Booth Id:
CBIO015
Category:
Computational Biology and Bioinformatics
Year:
2017
Finalist Names:
Lee, Jiwoo (School: Sevgi Private School)
Abstract:
Huntington's disease (HD) is a fatal genetic neurogenerative disorder caused by expansion of CAG trinucleotide repeats in the huntingtin (HTT) gene greater than 35 repeats. The expanded
CAG repeats exhibit repeat instability, and further expand in germ cells and brain, contributing to genetic anticipation and accelerated pathogenesis.
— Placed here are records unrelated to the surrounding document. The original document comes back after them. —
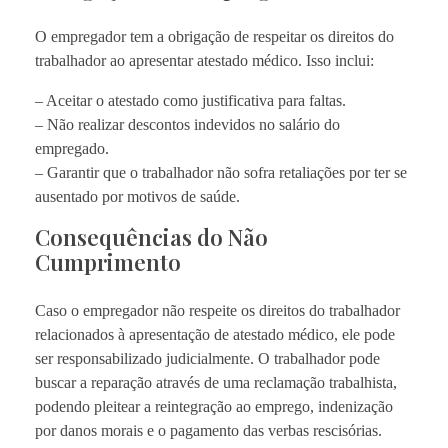
O empregador tem a obrigação de respeitar os direitos do
trabalhador ao apresentar atestado médico. Isso inclui:
– Aceitar o atestado como justificativa para faltas.
– Não realizar descontos indevidos no salário do
empregado.
– Garantir que o trabalhador não sofra retaliações por ter se
ausentado por motivos de saúde.
Consequências do Não
Cumprimento
Caso o empregador não respeite os direitos do trabalhador
relacionados à apresentação de atestado médico, ele pode
ser responsabilizado judicialmente. O trabalhador pode
buscar a reparação através de uma reclamação trabalhista,
podendo pleitear a reintegração ao emprego, indenização
por danos morais e o pagamento das verbas rescisórias.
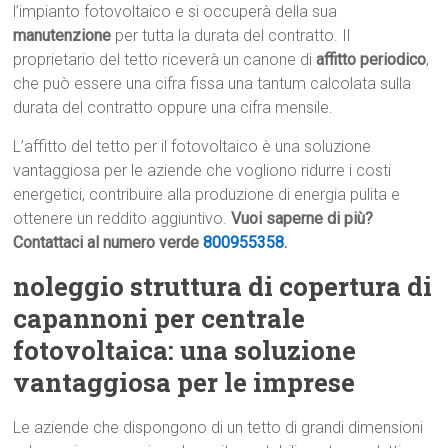
l’impianto fotovoltaico e si occuperà della sua
manutenzione
per tutta la durata del contratto. Il
proprietario del tetto riceverà un canone di
affitto periodico
,
che può essere una cifra fissa una tantum calcolata sulla
durata del contratto oppure una cifra mensile.
L’affitto del tetto per il fotovoltaico è una soluzione
vantaggiosa per le aziende che vogliono ridurre i costi
energetici, contribuire alla produzione di energia pulita e
ottenere un reddito aggiuntivo.
Vuoi saperne di più?
Contattaci al numero verde
800955358
.
noleggio struttura di copertura di
capannoni per centrale
fotovoltaica: una soluzione
vantaggiosa per le imprese
Le aziende che dispongono di un tetto di grandi dimensioni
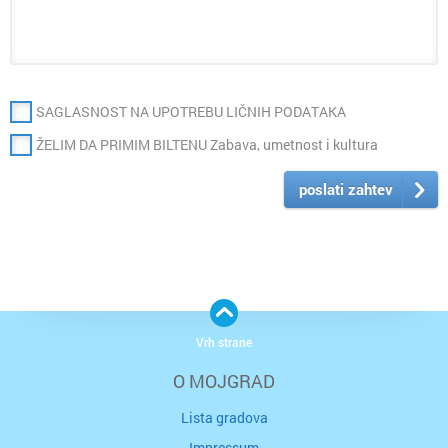
SAGLASNOST NA UPOTREBU LIČNIH PODATAKA
ŽELIM DA PRIMIM BILTENU Zabava, umetnost i kultura
poslati zahtev
Vrh strane
O MOJGRAD
Lista gradova
Impressum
Prevalence of HD based on diagnosed patients is 1 in 10,000 people, but frequency of HD mutation may be higher due to reduced penetrance. Unbiased estimation of mutation frequency in normal population and identification of factors responsible for repeat instability are critical to improve diagnosis and develop disease- modifying interventions. Here, objective computational approaches were used to investigate mutation frequency and repeat instability of HD. Log-linear models revealed 1) mutation frequency of 1 mutant chromosome in 700 chromosomes and 2) strong influence from reduced penetrance. In addition, mutant CAG repeats showed similar lengths across HTT haplotypes, arguing against HTT haplotype-influenced repeat instability. This proposition was further supported by observations in HD families, indicating that neither change in CAG repeat length nor variance in CAG repeat length within families were associated with haplotype. However, gender and CAG repeat length of transmitting parents were associated with repeat length changes in offspring. Taken together, these findings support that 1) mutation frequency is significantly higher than expected and 2) repeat instability depends on certain genetic factors. These data provide novel insights into HD mutation frequency and frameworks to investigate factors that drive non-pathogenic polymorphism into disease-causing mutation, significantly contributing to development of therapeutic strategies for HD and other repeat disorders.